East Kent Mercury
- Type: Weekly newspaper
- Format: Tabloid
- Owner: KM Group
- Publisher: KM Group
- Editor: Beth Robson
- Founded: 1865 (East Kent Mercury) 1998 (Dover Mercury)
- Language: English
- Headquarters: Deal, Kent
- Circulation: 4,798 (as of March 2019)
- Price: 70p
- Website: www.kentonline.co.uk/east_kent_mercury/news.aspx

= East Kent Mercury and Dover Mercury =

Weekly newspapers serving the district of Dover in Kent

The East Kent Mercury and Dover Mercury are weekly newspapers serving the district of Dover in Kent. The Dover Mercury covers the town of Dover, and the East Kent Mercury the towns of Deal and Sandwich. They are owned by the KM Group and are published on Thursdays.

==History==
The East Kent Mercury was founded in 1865.

The KM Group bought the Mercury in 1980 from Kent County Newspapers.

The East Kent Mercury was originally designed to serve the entire district of Dover, however in 1998 the Dover Mercury broke away from the East Kent Mercury as a paper in its own right. Both papers still feature the same editor, reporters and some of the same articles.

Along with the rest of the KM-owned papers, the Mercury series was given a design overhaul in May 2005.

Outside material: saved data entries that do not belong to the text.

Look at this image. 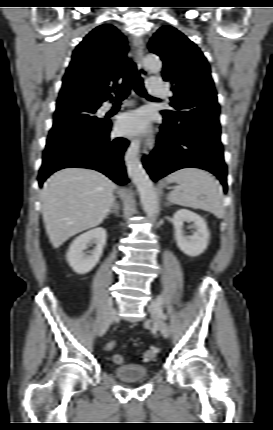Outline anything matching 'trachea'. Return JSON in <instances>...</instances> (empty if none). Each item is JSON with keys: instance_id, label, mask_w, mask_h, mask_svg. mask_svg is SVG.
Listing matches in <instances>:
<instances>
[{"instance_id": "trachea-1", "label": "trachea", "mask_w": 273, "mask_h": 430, "mask_svg": "<svg viewBox=\"0 0 273 430\" xmlns=\"http://www.w3.org/2000/svg\"><path fill=\"white\" fill-rule=\"evenodd\" d=\"M131 86L139 95L149 99H154L150 97L144 89L143 80L137 72L135 63L131 61V59H128L125 64V76L123 78L122 85H120L119 89L115 92L116 100L120 101L127 98L130 93Z\"/></svg>"}]
</instances>
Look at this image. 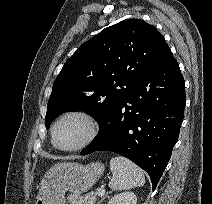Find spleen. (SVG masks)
Segmentation results:
<instances>
[{
	"instance_id": "spleen-1",
	"label": "spleen",
	"mask_w": 212,
	"mask_h": 204,
	"mask_svg": "<svg viewBox=\"0 0 212 204\" xmlns=\"http://www.w3.org/2000/svg\"><path fill=\"white\" fill-rule=\"evenodd\" d=\"M112 178L109 182L110 189L127 190L141 187L145 184L144 172L132 161L118 156L110 160Z\"/></svg>"
}]
</instances>
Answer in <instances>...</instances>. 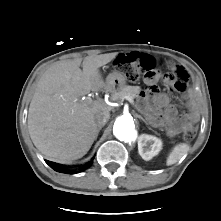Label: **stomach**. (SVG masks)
Instances as JSON below:
<instances>
[{
    "label": "stomach",
    "instance_id": "stomach-1",
    "mask_svg": "<svg viewBox=\"0 0 221 221\" xmlns=\"http://www.w3.org/2000/svg\"><path fill=\"white\" fill-rule=\"evenodd\" d=\"M126 84V78L119 72L111 73L106 79V86L109 91H120Z\"/></svg>",
    "mask_w": 221,
    "mask_h": 221
}]
</instances>
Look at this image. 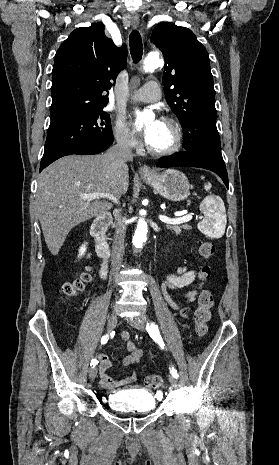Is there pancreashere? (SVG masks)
Listing matches in <instances>:
<instances>
[{"mask_svg":"<svg viewBox=\"0 0 279 465\" xmlns=\"http://www.w3.org/2000/svg\"><path fill=\"white\" fill-rule=\"evenodd\" d=\"M166 227H167V229L173 230L176 234H180L182 229L188 230V229L191 228L189 225H181V226H179L177 224H175V225H167Z\"/></svg>","mask_w":279,"mask_h":465,"instance_id":"1","label":"pancreas"}]
</instances>
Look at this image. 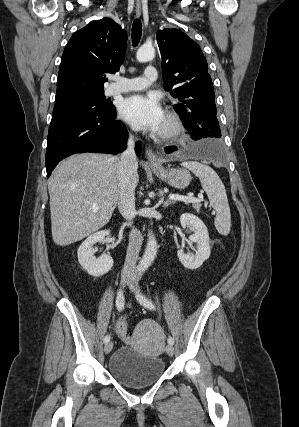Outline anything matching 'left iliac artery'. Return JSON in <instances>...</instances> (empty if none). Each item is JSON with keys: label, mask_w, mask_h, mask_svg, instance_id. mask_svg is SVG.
<instances>
[{"label": "left iliac artery", "mask_w": 299, "mask_h": 427, "mask_svg": "<svg viewBox=\"0 0 299 427\" xmlns=\"http://www.w3.org/2000/svg\"><path fill=\"white\" fill-rule=\"evenodd\" d=\"M144 273V270H139L138 272V276H137V280L136 283L138 284V282L141 280V277ZM137 300L146 308L150 309V310H154L155 309V305L154 303L148 299L147 297H145L144 295L138 294L137 295ZM168 343L173 345L174 344V339L172 337L168 338Z\"/></svg>", "instance_id": "1"}]
</instances>
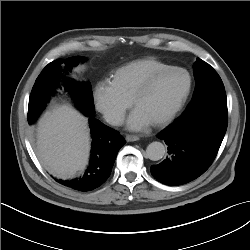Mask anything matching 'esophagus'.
I'll list each match as a JSON object with an SVG mask.
<instances>
[{"label":"esophagus","instance_id":"obj_1","mask_svg":"<svg viewBox=\"0 0 250 250\" xmlns=\"http://www.w3.org/2000/svg\"><path fill=\"white\" fill-rule=\"evenodd\" d=\"M125 139L127 142H134V141H138L139 137L136 135H126Z\"/></svg>","mask_w":250,"mask_h":250}]
</instances>
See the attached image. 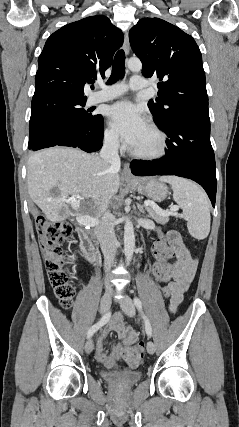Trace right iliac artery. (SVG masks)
<instances>
[{
    "label": "right iliac artery",
    "mask_w": 239,
    "mask_h": 427,
    "mask_svg": "<svg viewBox=\"0 0 239 427\" xmlns=\"http://www.w3.org/2000/svg\"><path fill=\"white\" fill-rule=\"evenodd\" d=\"M111 317V312H107L96 324H94L88 331L87 337L91 338L93 334L101 328L103 325H105Z\"/></svg>",
    "instance_id": "right-iliac-artery-1"
}]
</instances>
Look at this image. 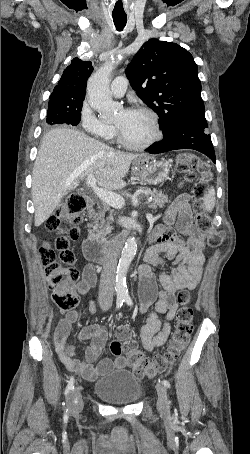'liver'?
Listing matches in <instances>:
<instances>
[{"mask_svg": "<svg viewBox=\"0 0 250 454\" xmlns=\"http://www.w3.org/2000/svg\"><path fill=\"white\" fill-rule=\"evenodd\" d=\"M142 155L115 151L69 128L49 131L43 138L32 173L35 226L45 222L67 193L89 175L107 191L126 186L131 163Z\"/></svg>", "mask_w": 250, "mask_h": 454, "instance_id": "6515ba94", "label": "liver"}]
</instances>
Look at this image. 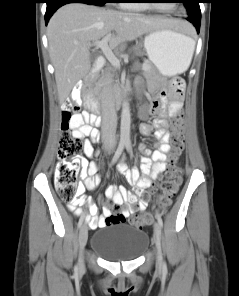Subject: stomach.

In February 2009 the Mercury had to change its front page about a murder trial at the last moment following a court order. The KM Group was successful in overturning the court order and the story was allowed to be published on the Mercury website.

==Offices==
Both versions of the Mercury are based at the KM Group's Deal office. Previously the Dover Mercury was based at the Dover office before this was closed by the Group.

==Circulation==
The combined circulation of the Mercury series (East Kent and Dover) as of the first half of 2009 is 11,900. This represented a drop of 9.8% against the same time the previous year.